#### The input
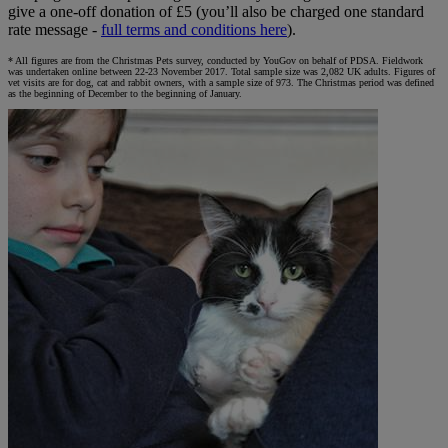
give a one-off donation of £5 (you’ll also be charged one standard
rate message -
full terms and conditions here
).
* All figures are from the Christmas Pets survey, conducted by YouGov on behalf of PDSA. Fieldwork
was undertaken online between 22-23 November 2017. Total sample size was 2,082 UK adults. Figures of
vet visits are for dog, cat and rabbit owners, with a sample size of 973. The Christmas period was defined
as the beginning of December to the beginning of January.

#### Exercise directions
In the material above, find the line with "of PDSA. Fieldwork"; then retype it and every line after it through the last, exactly as written.

#### Answer section
* All figures are from the Christmas Pets survey, conducted by YouGov on behalf of PDSA. Fieldwork
was undertaken online between 22-23 November 2017. Total sample size was 2,082 UK adults. Figures of
vet visits are for dog, cat and rabbit owners, with a sample size of 973. The Christmas period was defined
as the beginning of December to the beginning of January.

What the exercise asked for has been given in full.